** Supplied data follows **
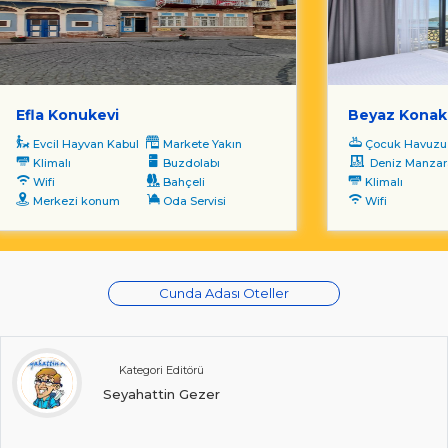
Efla Konukevi
Beyaz Konak
Evcil Hayvan Kabul
Markete Yakın
Çocuk Havuzu
Klimalı
Buzdolabı
Deniz Manzara
Wifi
Bahçeli
Klimalı
Merkezi konum
Oda Servisi
Wifi
Cunda Adası Oteller
Kategori Editörü
Seyahattin Gezer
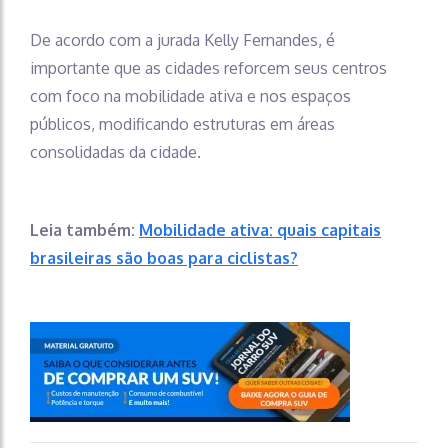
De acordo com a jurada Kelly Fernandes, é
importante que as cidades reforcem seus centros
com foco na mobilidade ativa e nos espaços
públicos, modificando estruturas em áreas
consolidadas da cidade.
Leia também:
Mobilidade ativa: quais capitais
brasileiras são boas para ciclistas?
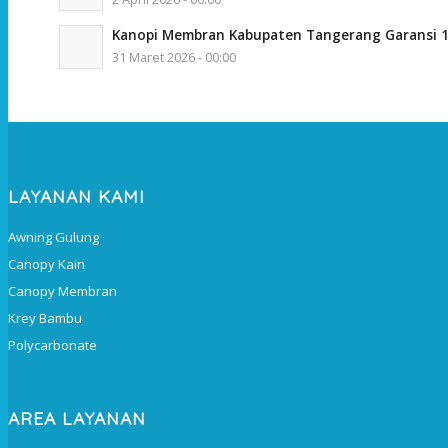
Kanopi Membran Kabupaten Tangerang Garansi 
31 Maret 2026 - 00:00
LAYANAN KAMI
Awning Gulung
Canopy Kain
Canopy Membran
Krey Bambu
Polycarbonate
AREA LAYANAN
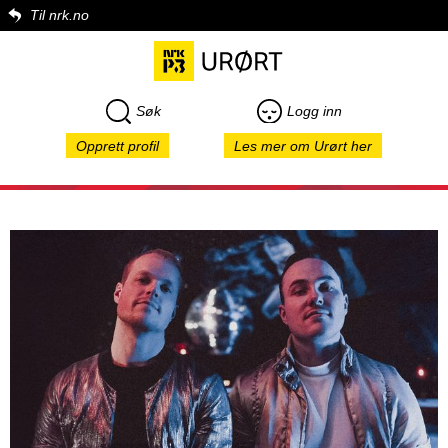
Til nrk.no
Søk
Logg inn
Opprett profil
Les mer om Urørt her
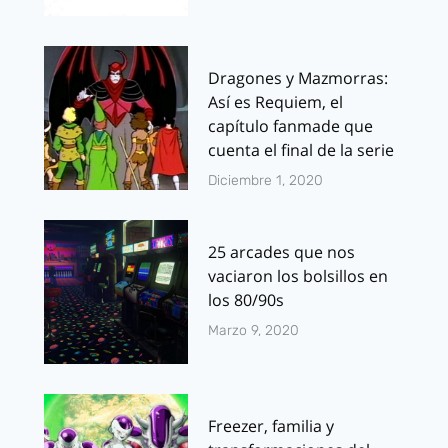
Dragones y Mazmorras:
Así es Requiem, el
capítulo fanmade que
cuenta el final de la serie
Diciembre 1, 2020
25 arcades que nos
vaciaron los bolsillos en
los 80/90s
Marzo 9, 2020
Freezer, familia y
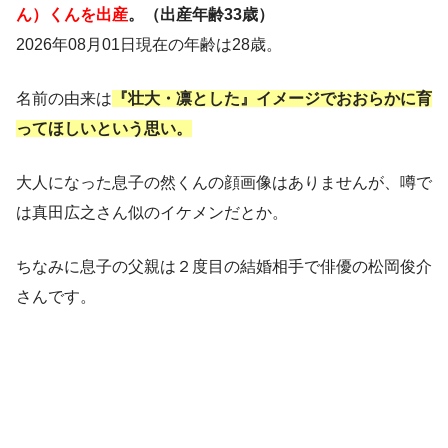
ん）くんを出産
。（出産年齢33歳）
2026年08月01日現在の年齢は28歳。
名前の由来は
『壮大・凛とした』イメージでおおらかに育
ってほしいという思い。
大人になった息子の然くんの顔画像はありませんが、噂で
は真田広之さん似のイケメンだとか。
ちなみに息子の父親は２度目の結婚相手で俳優の松岡俊介
さんです。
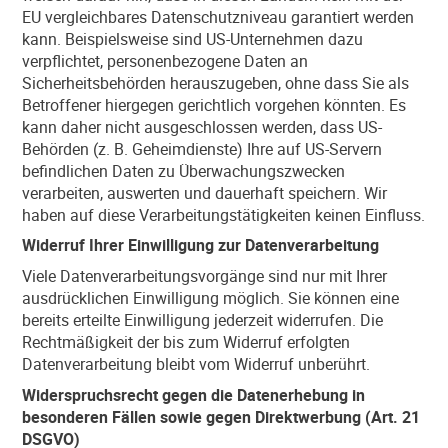
EU vergleichbares Datenschutzniveau garantiert werden
kann. Beispielsweise sind US-Unternehmen dazu
verpflichtet, personenbezogene Daten an
Sicherheitsbehörden herauszugeben, ohne dass Sie als
Betroffener hiergegen gerichtlich vorgehen könnten. Es
kann daher nicht ausgeschlossen werden, dass US-
Behörden (z. B. Geheimdienste) Ihre auf US-Servern
befindlichen Daten zu Überwachungszwecken
verarbeiten, auswerten und dauerhaft speichern. Wir
haben auf diese Verarbeitungstätigkeiten keinen Einfluss.
Widerruf Ihrer Einwilligung zur Datenverarbeitung
Viele Datenverarbeitungsvorgänge sind nur mit Ihrer
ausdrücklichen Einwilligung möglich. Sie können eine
bereits erteilte Einwilligung jederzeit widerrufen. Die
Rechtmäßigkeit der bis zum Widerruf erfolgten
Datenverarbeitung bleibt vom Widerruf unberührt.
Widerspruchsrecht gegen die Datenerhebung in
besonderen Fällen sowie gegen Direktwerbung (Art. 21
DSGVO)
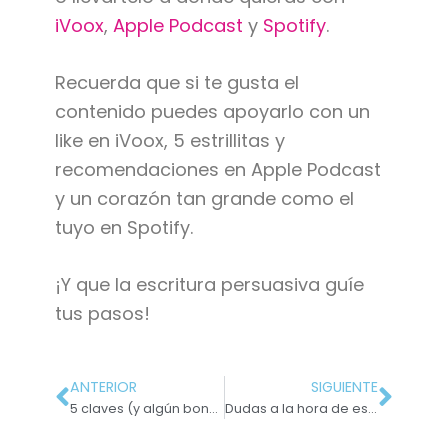
iVoox
,
Apple Podcast
y
Spotify
.
Recuerda que si te gusta el
contenido puedes apoyarlo con un
like en iVoox, 5 estrillitas y
recomendaciones en Apple Podcast
y un corazón tan grande como el
tuyo en Spotify.
¡Y que la escritura persuasiva guíe
tus pasos!
ANTERIOR
SIGUIENTE
5 claves (y algún bonus) para redactar una Home persuasiva
Dudas a la hora de escribir #7: Que suene un vals ortotipográfico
** End of Supplied data **
- What is required -
Give back the data exactly. Skip any images.

- Answer to the problem -
Efla Konukevi
Beyaz Konak
Evcil Hayvan Kabul
Markete Yakın
Çocuk Havuzu
Klimalı
Buzdolabı
Deniz Manzara
Wifi
Bahçeli
Klimalı
Merkezi konum
Oda Servisi
Wifi
Cunda Adası Oteller
Kategori Editörü
Seyahattin Gezer
De acordo com a jurada Kelly Fernandes, é
importante que as cidades reforcem seus centros
com foco na mobilidade ativa e nos espaços
públicos, modificando estruturas em áreas
consolidadas da cidade.
Leia também:
Mobilidade ativa: quais capitais
brasileiras são boas para ciclistas?
Kanopi Membran Kabupaten Tangerang Garansi 
31 Maret 2026 - 00:00
LAYANAN KAMI
Awning Gulung
Canopy Kain
Canopy Membran
Krey Bambu
Polycarbonate
AREA LAYANAN
Til nrk.no
Søk
Logg inn
Opprett profil
Les mer om Urørt her
Dragones y Mazmorras:
Así es Requiem, el
capítulo fanmade que
cuenta el final de la serie
Diciembre 1, 2020
25 arcades que nos
vaciaron los bolsillos en
los 80/90s
Marzo 9, 2020
Freezer, familia y
ん）くんを出産
。（出産年齢33歳）
2026年08月01日現在の年齢は28歳。
名前の由来は
『壮大・凛とした』イメージでおおらかに育
ってほしいという思い。
大人になった息子の然くんの顔画像はありませんが、噂で
は真田広之さん似のイケメンだとか。
ちなみに息子の父親は２度目の結婚相手で俳優の松岡俊介
さんです。
EU vergleichbares Datenschutzniveau garantiert werden
kann. Beispielsweise sind US-Unternehmen dazu
verpflichtet, personenbezogene Daten an
Sicherheitsbehörden herauszugeben, ohne dass Sie als
Betroffener hiergegen gerichtlich vorgehen könnten. Es
kann daher nicht ausgeschlossen werden, dass US-
Behörden (z. B. Geheimdienste) Ihre auf US-Servern
befindlichen Daten zu Überwachungszwecken
verarbeiten, auswerten und dauerhaft speichern. Wir
haben auf diese Verarbeitungstätigkeiten keinen Einfluss.
Widerruf Ihrer Einwilligung zur Datenverarbeitung
Viele Datenverarbeitungsvorgänge sind nur mit Ihrer
ausdrücklichen Einwilligung möglich. Sie können eine
bereits erteilte Einwilligung jederzeit widerrufen. Die
Rechtmäßigkeit der bis zum Widerruf erfolgten
Datenverarbeitung bleibt vom Widerruf unberührt.
Widerspruchsrecht gegen die Datenerhebung in
besonderen Fällen sowie gegen Direktwerbung (Art. 21
DSGVO)
iVoox
,
Apple Podcast
y
Spotify
.
Recuerda que si te gusta el
contenido puedes apoyarlo con un
like en iVoox, 5 estrillitas y
recomendaciones en Apple Podcast
y un corazón tan grande como el
tuyo en Spotify.
¡Y que la escritura persuasiva guíe
tus pasos!
ANTERIOR
SIGUIENTE
5 claves (y algún bonus) para redactar una Home persuasiva
Dudas a la hora de escribir #7: Que suene un vals ortotipográfico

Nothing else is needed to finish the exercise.